Miessner, Benjamin F(ranklin)

(b ?Huntingdon, IN, 1890; d Miami, 25 March 1976). American inventor and designer of electroacoustic instruments. Following an involvement with early radio research (from 1909), he invented several musical devices with his brother Otto, including the Rhythmicon, an instrument for producing complex rhythmic patterns, similar to Lev Termen’s instrument of the same name developed in 1931. After selling his radio patents to RCA for a very large sum of money, Miessner set up a laboratory in Millburn, New Jersey in 1930 to explore further the possibilities of electrifying musical instruments.

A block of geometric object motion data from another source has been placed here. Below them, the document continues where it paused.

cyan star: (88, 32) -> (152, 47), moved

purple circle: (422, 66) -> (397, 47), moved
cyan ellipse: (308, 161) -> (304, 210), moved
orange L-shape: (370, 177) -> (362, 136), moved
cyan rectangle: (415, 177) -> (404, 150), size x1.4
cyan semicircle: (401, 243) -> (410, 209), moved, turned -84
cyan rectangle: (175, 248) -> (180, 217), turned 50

Miessner sought first to develop a cheap and portable piano for educational purposes. After experimenting with different sound-producing elements and pickups he returned to strings with his Electronic Piano (1930–31), a grand piano fitted with electrostatic transducers and without a soundboard. Several upright electric pianos based on Miessner’s patent were manufactured after 1935; the Bernhardt Electronic Piano; Dynatone (Ansley Radio Corp); Electone (Krakauer Bros.); Minipiano (Hardman, Peck & Co.); and Storytone (Story and Clark). Their ultimate lack of success was partly due to the innovatory long sustain time made possible by omitting the soundboard, thereby rendering such instruments unsuitable for most of the standard repertory. In 1954 Miessner produced a ‘stringless’ electric piano based on struck tuned reeds, which was marketed by the Wurlitzer Co. until the early 1960s.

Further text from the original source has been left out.